Only the lines from the one containing "Wohnungen und" through the one containing "bestätigen und deine" should be printed, exactly as they appear below, with both ends included.

PROVIDED ENTRIES >>
========
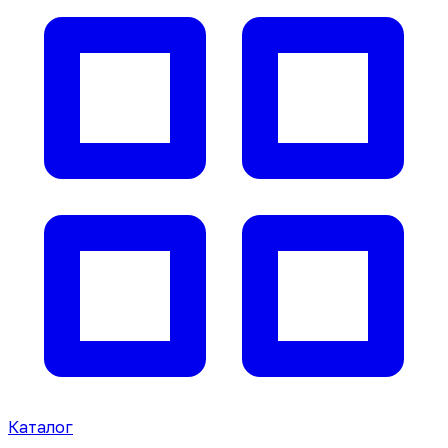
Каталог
========
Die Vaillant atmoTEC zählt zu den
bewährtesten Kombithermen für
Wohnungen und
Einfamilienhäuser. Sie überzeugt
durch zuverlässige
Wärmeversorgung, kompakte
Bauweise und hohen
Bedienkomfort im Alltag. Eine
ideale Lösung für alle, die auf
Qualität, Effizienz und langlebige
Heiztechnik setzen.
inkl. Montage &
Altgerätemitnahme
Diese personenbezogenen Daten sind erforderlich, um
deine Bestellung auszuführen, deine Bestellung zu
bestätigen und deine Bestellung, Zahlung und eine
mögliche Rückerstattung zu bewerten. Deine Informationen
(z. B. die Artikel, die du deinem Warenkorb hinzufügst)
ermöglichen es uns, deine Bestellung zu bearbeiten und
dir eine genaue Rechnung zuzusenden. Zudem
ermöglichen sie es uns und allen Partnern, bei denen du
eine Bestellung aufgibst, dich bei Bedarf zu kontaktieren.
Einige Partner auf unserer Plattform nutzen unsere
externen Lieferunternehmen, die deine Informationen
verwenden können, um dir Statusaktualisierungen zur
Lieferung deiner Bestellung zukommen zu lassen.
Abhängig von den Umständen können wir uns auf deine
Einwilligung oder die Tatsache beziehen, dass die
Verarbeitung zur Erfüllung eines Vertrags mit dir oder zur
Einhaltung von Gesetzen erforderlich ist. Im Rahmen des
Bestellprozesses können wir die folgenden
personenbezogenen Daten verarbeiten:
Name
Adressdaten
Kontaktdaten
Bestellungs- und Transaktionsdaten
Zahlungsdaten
========
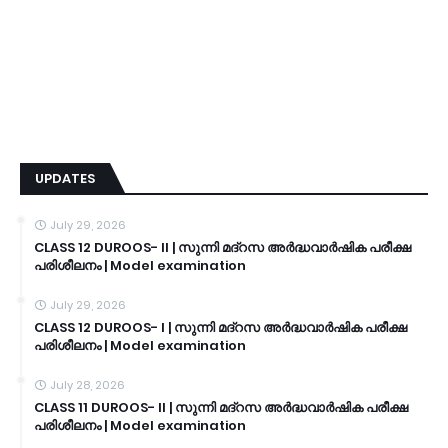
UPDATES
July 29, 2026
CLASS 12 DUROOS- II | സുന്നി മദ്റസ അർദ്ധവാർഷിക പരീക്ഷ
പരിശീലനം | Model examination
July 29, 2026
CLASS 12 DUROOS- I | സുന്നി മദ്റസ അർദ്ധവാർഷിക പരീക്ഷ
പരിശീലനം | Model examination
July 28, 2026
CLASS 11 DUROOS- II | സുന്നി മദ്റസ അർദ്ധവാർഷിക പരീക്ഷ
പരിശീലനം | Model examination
========
EXERCISE ANSWER >>
Wohnungen und
Einfamilienhäuser. Sie überzeugt
durch zuverlässige
Wärmeversorgung, kompakte
Bauweise und hohen
Bedienkomfort im Alltag. Eine
ideale Lösung für alle, die auf
Qualität, Effizienz und langlebige
Heiztechnik setzen.
inkl. Montage &
Altgerätemitnahme
Diese personenbezogenen Daten sind erforderlich, um
deine Bestellung auszuführen, deine Bestellung zu
bestätigen und deine Bestellung, Zahlung und eine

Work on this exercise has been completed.